New Mexico’s generous — and as an economic-development tool, deeply ineffective — freebies for Hollywood are skipping Las Cruces. That’s why the city’s pols, educrats, and media figures have pressed, for years, to build film-and-television-related infrastructure in their region.
Film Las Cruces, originally the Regional Film Development Advisory Committee, signed a memorandum of understanding with city councilors in November 2015. Local government committed to “work collaboratively to promote and develop film and entertainment arts industries in Dona [sic] Ana County,” aiming at “the development of film and entertainment arts assets including a film office, film liaison staff, production infrastructure, trained film and entertainment arts production workforce, and educational training.” Initial cost to taxpayers: $95,000 per year, for three years.

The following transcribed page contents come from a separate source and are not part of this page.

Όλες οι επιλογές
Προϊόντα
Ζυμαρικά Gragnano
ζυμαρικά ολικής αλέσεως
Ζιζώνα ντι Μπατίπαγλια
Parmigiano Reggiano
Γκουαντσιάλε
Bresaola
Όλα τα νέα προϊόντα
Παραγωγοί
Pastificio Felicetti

At the time, no one stopped to ponder why the city was hitching its wagon to a nonprofit entity that had yet to obtain tax-exempt approval from the IRS — a source tells Errors of Enchantment that the group didn’t even file for 501(c)(3) status until earlier this year. With State Sen. Jeff Steinborn, a Las Cruces Democrat, serving as the group’s president, pesky questions about propriety didn’t get in the way. (Neither did concerns about Steinborn’s complete lack of experience in the private sector, much less the film-and-television industry.)
Next up for the city’s La La Land lapdogs was a studio. Two years ago, the local daily whined that a “proposed film site for southern New Mexico has gone from Corralitos Ranch to the Las Cruces Convention Center to a number of sites currently under consideration, including the former Coca Cola bottling plant on South Valley Drive, all since funding was first appropriated by the Legislature in 2014.” The process continued to drag along, until February, when Film Las Cruces announced that it was “opening a new film studio for film production and workforce training.” Dubbed “Las Cruces Studios,” and located at the aforementioned bottling plant, the facility — operated in partnership with Doña Ana Community College — can “accommodate all sizes of film productions from major motion pictures and television series, to independent and student films and commercials.”

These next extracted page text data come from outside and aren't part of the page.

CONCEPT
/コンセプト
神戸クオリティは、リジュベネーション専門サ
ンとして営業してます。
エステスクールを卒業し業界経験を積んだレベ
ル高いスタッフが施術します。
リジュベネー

But at 74,000 square feet, Las Cruces Studios is hardly cavernous. It won’t make Las Cruces an industry “player” in the way that Albuquerque and Santa Fe are. So the dream is to spend millions of dollars — in Steinborn-secured state “capital outlay,” and perhaps a portion of the city’s tax on lodging — on a bigger facility, possibly located at the Las Cruces Convention Center.
Meanwhile, there are other ways to entice productions. At a “work session” earlier this month, the city’s Economic Development Department outlined a new incentivization scheme:
The city would pay 10 percent of “qualified expenses” to film production companies that spend at least $100,000 in Las Cruces. The program, if approved, would make Las Cruces the first city in the state to offer such an incentive to filmmakers.
To be eligible for the incentive, film producers would have to enter into an agreement with the city and agree to provide certain services designed to help develop the film industry in Las Cruces.
It could, for example, agree to allow the city to disclose that the filming was occurring in the city and include the city in promotions for the film. It could provide an educational forum for the local film community. It could agree to hire a minimum of 10 local residents, not including background actors.
The program would provide even greater incentives for television series and other episodic productions because they would typically film for longer periods. They could earn an additional $10,000 per episode if they produced at least five episodes in Las Cruces.
Rather than accept the blindingly obvious failure of Hollywood subsidies to build a viable entertainment industry in New Mexico, Las Cruces’s “public servants” are doubling down — eagerly dedicating ever-larger amounts of tax revenue to a job-creation chimera. It’s an inexcusably dunderheaded attempt to revive the metro area with arguably the worst economy in the state.